Montréal en bleu et rouge
Alors qu’en Haïti une crise politico-économique s’invite à la fête du drapeau, le 2019 du bleu et rouge a été célébré en grande pompe à Montréal-Nord et dans Saint-Michel, deux quartiers qui regorgent d’Haïtiens, à Montréal.
Depuis 10 ans, l’arrondissement de Montréal-Nord encourage cette célébration, très courue par les politiciens, à travers un comité organisateur composé de Café-jeunesse multiculturel ou du Centre multiethnique.
La mairesse Christine Black ainsi que les membres du conseil, la députée Paule Robitaille (Québec) et le député fédéral Emmanuel Dubourg y prennent part régulièrement.

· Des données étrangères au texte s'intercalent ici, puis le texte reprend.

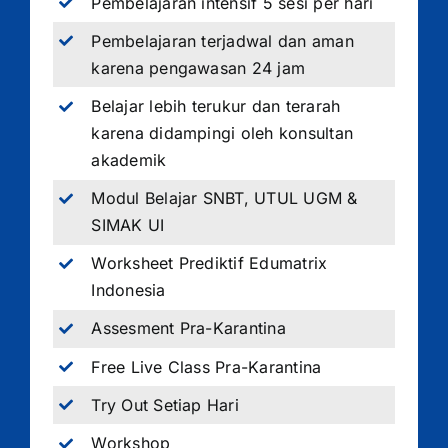
Pembelajaran intensif 5 sesi per hari
Pembelajaran terjadwal dan aman
karena pengawasan 24 jam
Belajar lebih terukur dan terarah
karena didampingi oleh konsultan
akademik
Modul Belajar SNBT, UTUL UGM &
SIMAK UI
Worksheet Prediktif Edumatrix
Indonesia
Assesment Pra-Karantina
Free Live Class Pra-Karantina
Try Out Setiap Hari
Workshop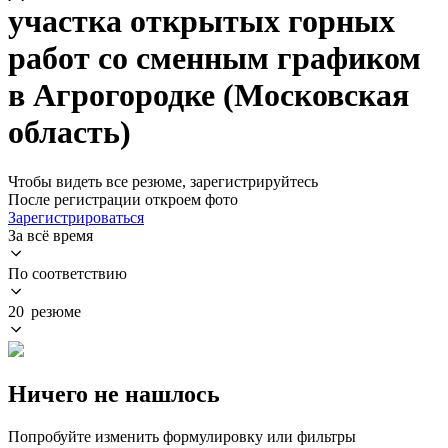
участка открытых горных
работ со сменным графиком
в Агрогородке (Московская
область)
Чтобы видеть все резюме, зарегистрируйтесь
После регистрации откроем фото
Зарегистрироваться
За всё время
По соответствию
20 резюме
Ничего не нашлось
Попробуйте изменить формулировку или фильтры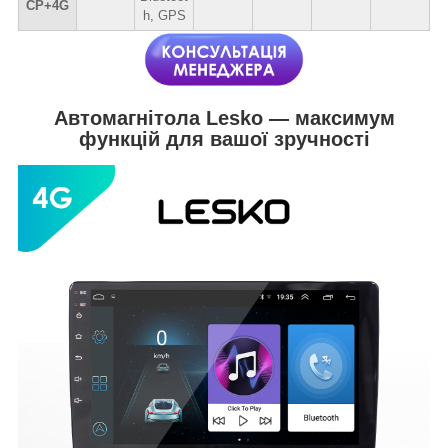
CP+4G
h, GPS
Автомагнітола Lesko — максимум
функцій для вашої зручності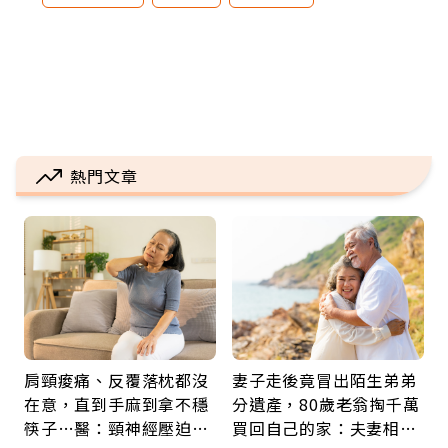
熱門文章
肩頸痠痛、反覆落枕都沒
妻子走後竟冒出陌生弟弟
在意，直到手麻到拿不穩
分遺產，80歲老翁掏千萬
筷子…醫：頸神經壓迫上
買回自己的家：夫妻相守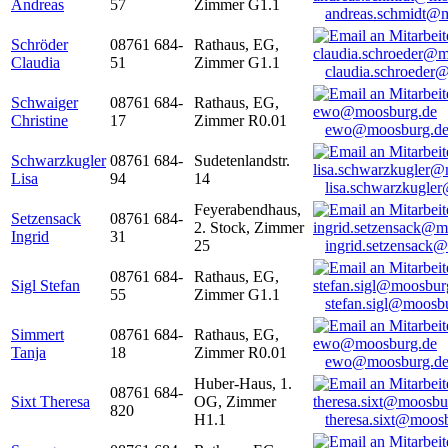
Andreas
57
Zimmer G1.1
andreas.schmidt@
Schröder
08761 684-
Rathaus, EG,
Claudia
51
Zimmer G1.1
claudia.schroeder
Schwaiger
08761 684-
Rathaus, EG,
Christine
17
Zimmer R0.01
ewo@moosburg.d
Schwarzkugler
08761 684-
Sudetenlandstr.
Lisa
94
14
lisa.schwarzkugle
Feyerabendhaus,
Setzensack
08761 684-
2. Stock, Zimmer
Ingrid
31
25
ingrid.setzensack
08761 684-
Rathaus, EG,
Sigl Stefan
55
Zimmer G1.1
stefan.sigl@moosb
Simmert
08761 684-
Rathaus, EG,
Tanja
18
Zimmer R0.01
ewo@moosburg.d
Huber-Haus, 1.
08761 684-
Sixt Theresa
OG, Zimmer
820
H1.1
theresa.sixt@moos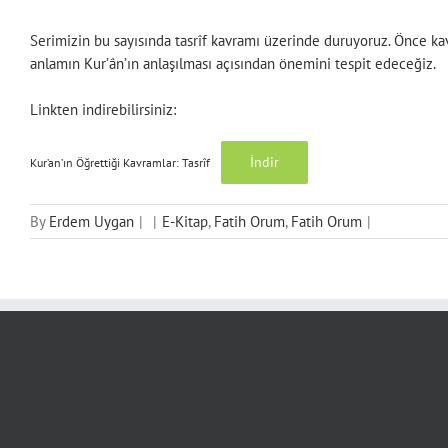
Serimizin bu sayısında tasrîf kavramı üzerinde duruyoruz. Önce ka
anlamın Kur’ân’ın anlaşılması açısından önemini tespit edeceğiz.
Linkten indirebilirsiniz:
İndir
Kur’an’ın Öğrettiği Kavramlar: Tasrîf
By
Erdem Uygan
|
|
E-Kitap
,
Fatih Orum
,
Fatih Orum
|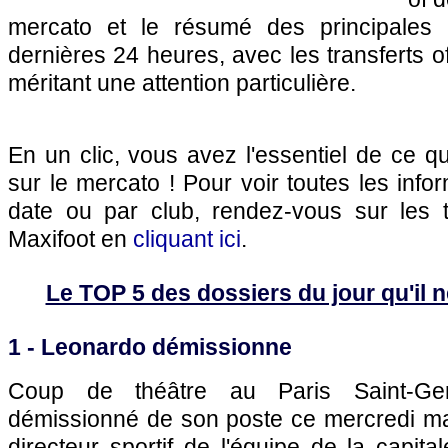
mercato et le résumé des principales 
dernières 24 heures, avec les transferts of
méritant une attention particulière.
En un clic, vous avez l'essentiel de ce 
sur le mercato ! Pour voir toutes les info
date ou par club, rendez-vous sur les 
Maxifoot en
cliquant ici
.
Le TOP 5 des dossiers du jour qu'il ne
1 - Leonardo démissionne
Coup de théâtre au
Paris
Saint-Ge
démissionné de son poste ce mercredi mati
directeur sportif de l'équipe de la capital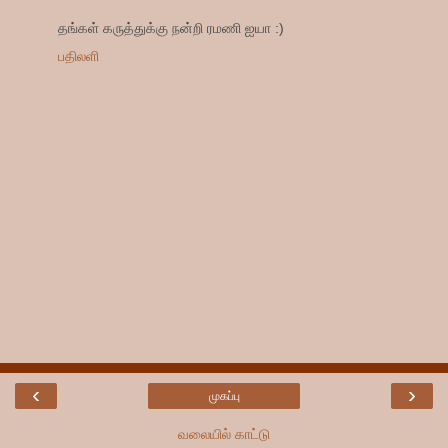
தங்கள் கருத்துக்கு நன்றி ரமணி ஐயா :)
பதிலளி
‹
›
முகப்பு
வலையில் காட்டு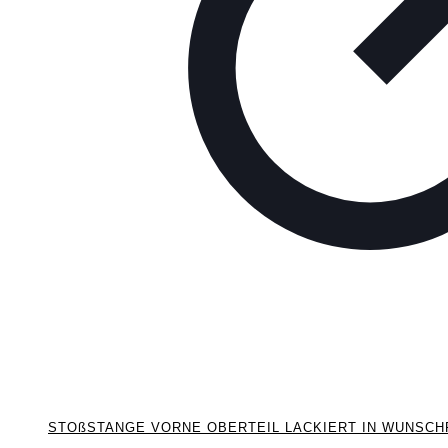
STOßSTANGE VORNE OBERTEIL LACKIERT IN WUNSCHFA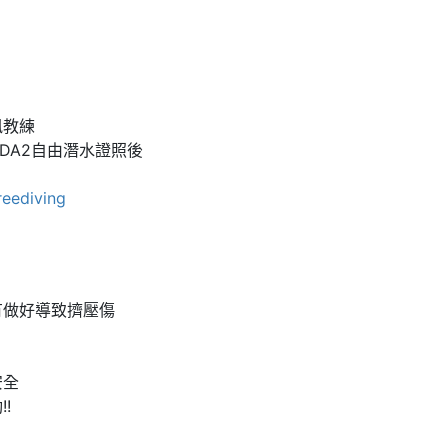
訊教練
得AIDA2自由潛水證照後
reediving
有做好導致擠壓傷
安全
!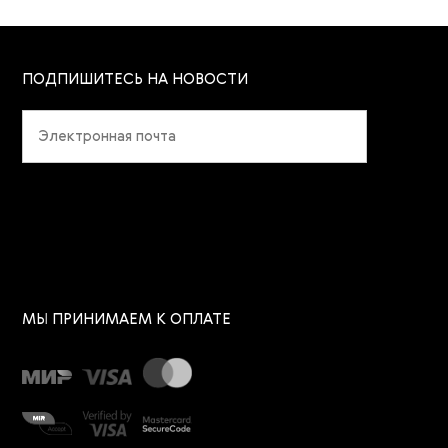
ПОДПИШИТЕСЬ НА НОВОСТИ
МЫ ПРИНИМАЕМ К ОПЛАТЕ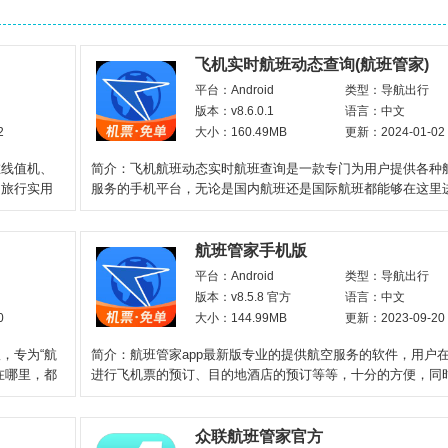
飞机实时航班动态查询(航班管家)
平台：Android
类型：导航出行
版本：v8.6.0.1
语言：中文
2
大小：160.49MB
更新：2024-01-02
在线值机、
简介：飞机航班动态实时航班查询是一款专门为用户提供各种
、旅行实用
服务的手机平台，无论是国内航班还是国际航班都能够在这里
询，范围极广，除此之
航班管家手机版
平台：Android
类型：导航出行
版本：v8.5.8 官方
语言：中文
0
大小：144.99MB
更新：2023-09-20
，专为“航
简介：航班管家app最新版专业的提供航空服务的软件，用户
在哪里，都
进行飞机票的预订、目的地酒店的预订等等，十分的方便，同
家app还为大家提供
众联航班管家官方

Toutefois, ils doivent se partager entre les festivités à Montréal-Nord et La perle retrouvée dans Saint-Michel. Depuis 16 ans, ce quartier tient sa propre fête du drapeau également.
Presqu’immédiatement après leurs interventions, les politiques de Montréal-Nord se sont empressés de se rendre à La perle pour un autre bain de foule en bleu et rouge.
Frantz Benjamin, député de Viau-Saint-Michel, Dominique Anglade, une autre députée d’origine haïtienne sous l’obédience des libéraux provinciaux, des représentants de la Ville de Montréal, la consule général a.i de la République d’Haïti, entre autres, rehaussaient l’éclat de la cérémonie.
Orchestre, chorale, tentes, kiosques, jeux gonflables pour les enfants, mets haïtiens, La perle n’a pas lésiné sur les moyens.
Pour le badaud étranger ou québécois qui se mêle à la foule bigarrée des Haïtiens en goguette, l’impression qui domine c’est la ferveur nationaliste autour de la Fête du Drapeau.
Catherine Flon doit se réjouir dans sa tombe de voir ainsi perdurer son geste devenu le symbole de l’Indépendance de tout un pays caribéen. Et il faut être bien loin de l’Arcahaie pour entendre enfin la totalité des versets de la Dessalinienne reprise à l’unisson par une foule fervente, alors que le fameux drapeau est monté lentement sur l’unique mât resté vide.
La Fête du Drapeau, c’est aussi le spectacle touchant d’une communauté exilée qui se retrouve le temps d’un événement patriotique.
Il y a ce vieil haïtien de la première génération de la diaspora qui a peut-être parcouru une longue distance en métro pour venir déguster son griot bananes pesées qu’il savoure méthodiquement en lentes mastications prononcées.
Il y a aussi cette jeune fille courtement vêtue engoncée dans un drapeau de son pays qui danse frénétiquement au son du DJ de service.
Et n’oublions pas les jeunes enfants nés au Québec qui n’ont probablement jamais vu leur pays d’origine et qui suivent docilement leurs parents qui évoquent Haïti en grands éclats de voix.
Pour eux, ce drapeau qui flotte au vent de Montréal est un peu abscond. Ils en découvriront la signification plus tard.